The search results reveal a consensus that best practices in energy are about your building, your equipment, your renewable installations, etc… So it looks like people are talking about best practices in energy; but all of them are wrong. Here’s why:
Energy is a commodity, a resource. Energy doesn’t just show up in your outlets. It doesn’t materialize out of thin air to power your equipment. Energy is produced. It has a market with a supply side, where its generated, regulated, and delivered, and a demand side where its purchased and consumed. If you run a business you know that markets are complex. You know that it is folly to focus exclusively on the demand side of your market while ignoring the supply side. You don’t have to know a thing about the energy market to understand that “best practices” that only consider the demand side are not best practices at all.
So before you invest in any kind of energy improvement project, determine if the proposed solution seems product-first. And then talk to Tactical Energy Group. Before you purchase, before you sign off on engineering, before you design the project, before you do anything, talk to TEG.
Real Best Practices In Energy: The TEG Model
If you decide, “we will not do a little better with energy, we will do the very best we possibly can on energy cost, usage, and waste”, then you must use first principals thinking. You must start with the supply side.
Tier 01: Leverages the supply side to reduce costs without any investment. Provides TEG with essential utility data and an opportunity to understand your operations first-hand. This understanding is the essential foundation to energy projects you may choose in the future.
Tier 02: With an in depth understanding of your business operations, and access to your historical utility data, TEG identifies low-cost investments, uniquely suited to produce outsized cost savings in your facilities. Tier 2 relies on the foundational discoveries of Tier 1.
Tier 03: TEG helps you select, organize and implement your largest energy saving investments. Not only do Tiers 1 & 2 provide energy savings to help fund these items, but TEG’s mature knowledge of your operation and data allows for project design with reduced cost, enhanced cost-saving performance, and fully maximized effect.
Why are we focusing so heavily on cost saving opportunities? Because that’s where best practices in energy actually begin.

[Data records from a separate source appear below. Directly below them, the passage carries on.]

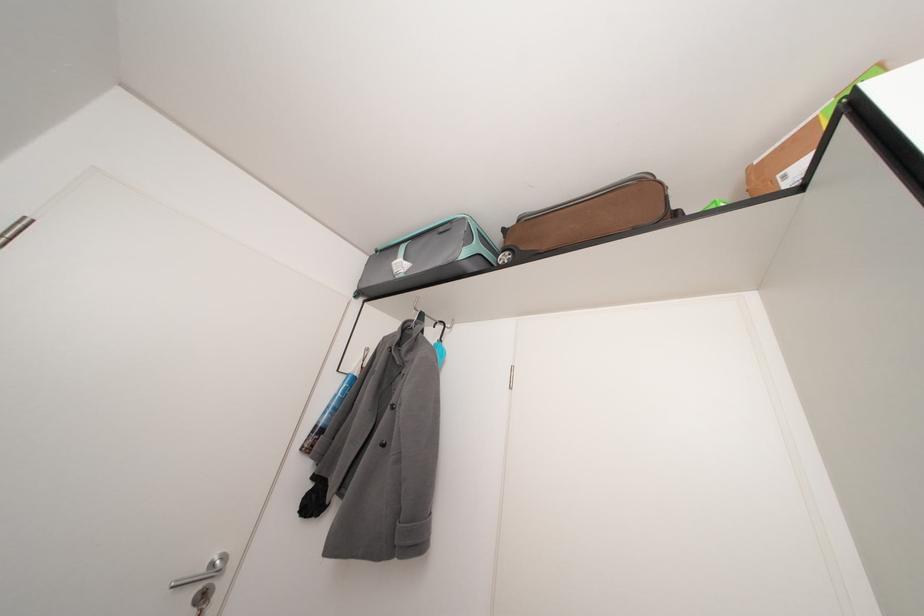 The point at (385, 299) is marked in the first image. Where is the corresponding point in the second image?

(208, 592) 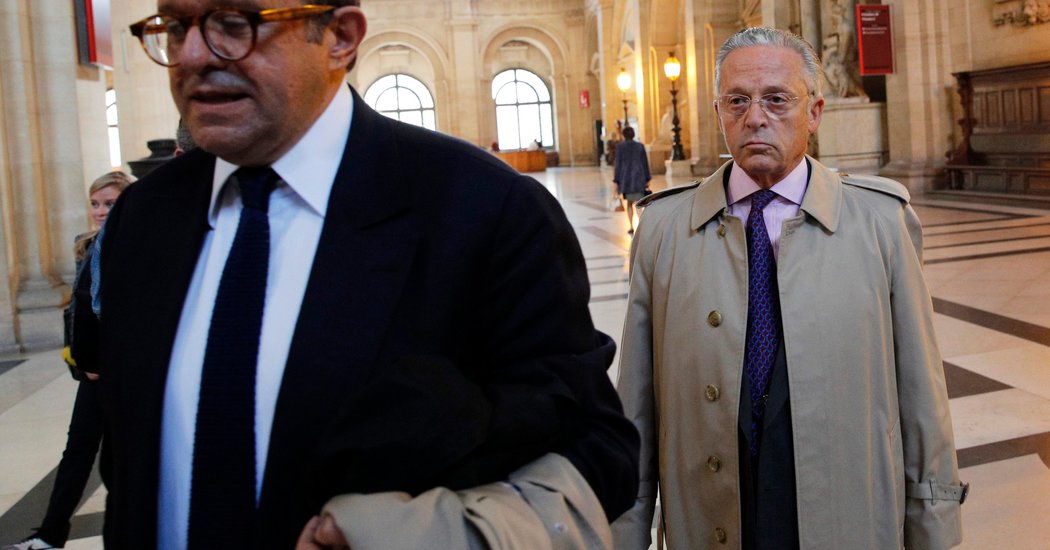 The width and height of the screenshot is (1050, 550). Identify the location of tiled floor. (999, 350). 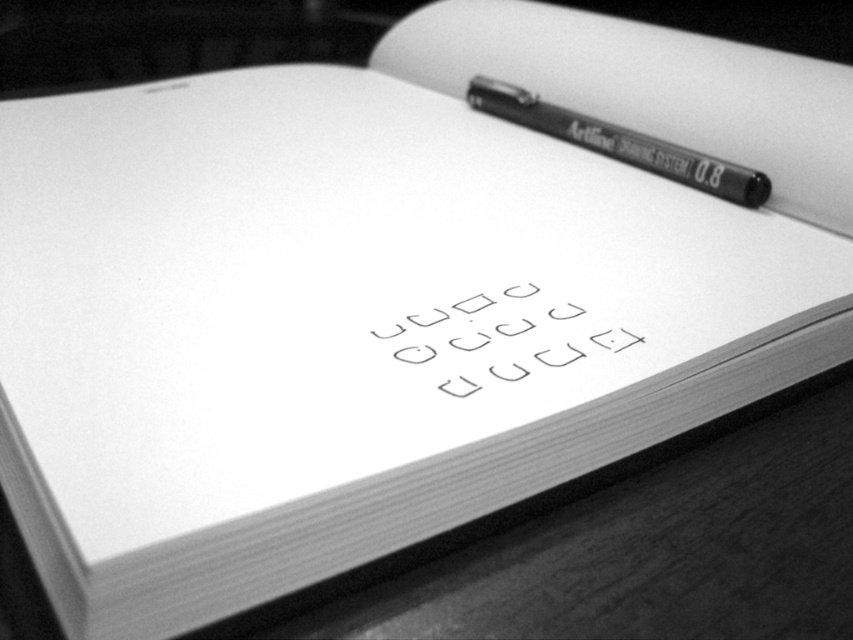 You are an artist trying to sketch on the white paper at center. The black matte pen at upper right is in your way. Can you move the pen to the side without lifting the paper?

The white paper at center has a lesser height compared to the black matte pen at upper right, so you can move the pen to the side without lifting the paper since the pen is taller and can be shifted over the edge of the paper. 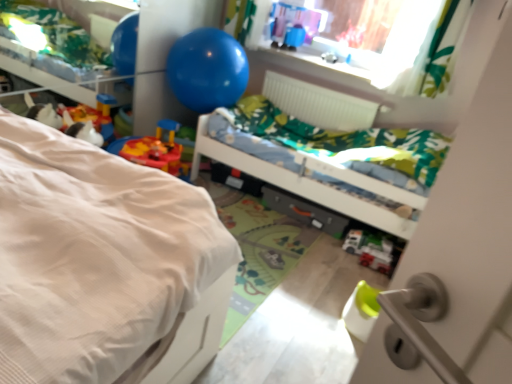 Question: Does white plastic toy car at lower center, marked as the 1th toy in a right-to-left arrangement, have a greater height compared to blue rubber balloon at upper center?

Choices:
 (A) yes
 (B) no

Answer: (B)

Question: Does white plastic toy car at lower center, the 2th toy viewed from the back, come behind blue rubber balloon at upper center?

Choices:
 (A) yes
 (B) no

Answer: (B)

Question: Considering the relative sizes of white plastic toy car at lower center, placed as the 1th toy when sorted from bottom to top, and blue rubber balloon at upper center in the image provided, is white plastic toy car at lower center, placed as the 1th toy when sorted from bottom to top, shorter than blue rubber balloon at upper center?

Choices:
 (A) no
 (B) yes

Answer: (B)

Question: Is white plastic toy car at lower center, the first toy in the front-to-back sequence, bigger than blue rubber balloon at upper center?

Choices:
 (A) no
 (B) yes

Answer: (A)

Question: Is white plastic toy car at lower center, marked as the 1th toy in a right-to-left arrangement, touching blue rubber balloon at upper center?

Choices:
 (A) yes
 (B) no

Answer: (B)

Question: In terms of width, does metallic gray drawer at center look wider or thinner when compared to blue rubber balloon at upper center?

Choices:
 (A) wide
 (B) thin

Answer: (B)

Question: Considering the positions of point (270, 205) and point (190, 87), is point (270, 205) closer or farther from the camera than point (190, 87)?

Choices:
 (A) farther
 (B) closer

Answer: (A)

Question: In the image, is metallic gray drawer at center positioned in front of or behind blue rubber balloon at upper center?

Choices:
 (A) behind
 (B) front

Answer: (A)

Question: Based on their sizes in the image, would you say metallic gray drawer at center is bigger or smaller than blue rubber balloon at upper center?

Choices:
 (A) small
 (B) big

Answer: (A)

Question: Would you say white textured bed at left, the second bed viewed from the back, is to the left or to the right of green fabric bed at center, which is the 2th bed in front-to-back order, in the picture?

Choices:
 (A) left
 (B) right

Answer: (A)

Question: In terms of height, does white textured bed at left, positioned as the first bed in front-to-back order, look taller or shorter compared to green fabric bed at center, which is the 2th bed in front-to-back order?

Choices:
 (A) short
 (B) tall

Answer: (B)

Question: In the image, is white textured bed at left, the second bed viewed from the back, positioned in front of or behind green fabric bed at center, which is the 2th bed in front-to-back order?

Choices:
 (A) front
 (B) behind

Answer: (A)

Question: From the image's perspective, is white textured bed at left, the second bed viewed from the back, above or below green fabric bed at center, which is the 2th bed in front-to-back order?

Choices:
 (A) above
 (B) below

Answer: (B)

Question: Is metallic gray drawer at center taller or shorter than white plastic toy car at lower center, placed as the 1th toy when sorted from bottom to top?

Choices:
 (A) short
 (B) tall

Answer: (B)

Question: Based on their sizes in the image, would you say metallic gray drawer at center is bigger or smaller than white plastic toy car at lower center, placed as the second toy when sorted from top to bottom?

Choices:
 (A) small
 (B) big

Answer: (B) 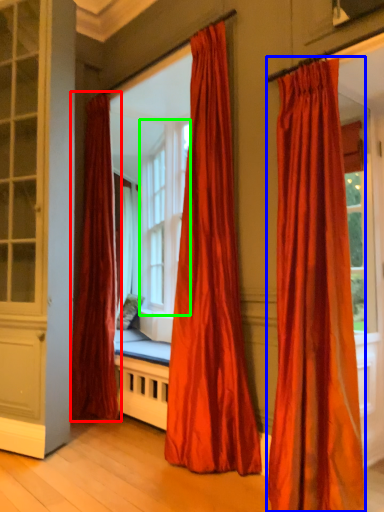 Question: Which object is positioned farthest from curtain (highlighted by a red box)? Select from curtain (highlighted by a blue box) and bay window (highlighted by a green box).

Choices:
 (A) curtain
 (B) bay window

Answer: (A)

You cannot decouple usage, or efficiency, or carbon from cost. Usage, cost, and carbon are always interacting. The supply side and the demand side are always interacting. They cannot be separated.
Our framework works systematically from the supply side to the demand side in every one of your buildings. It squeezes out cost-free savings through proper data collection and research. Our framework then uses the knowledge and the savings to select and fund low cost, high-impact investments. This process yields outstanding project design for high ticket, demand side initiatives. TEG’s best practices framework reduces expenses, improves returns, and maximizes effects.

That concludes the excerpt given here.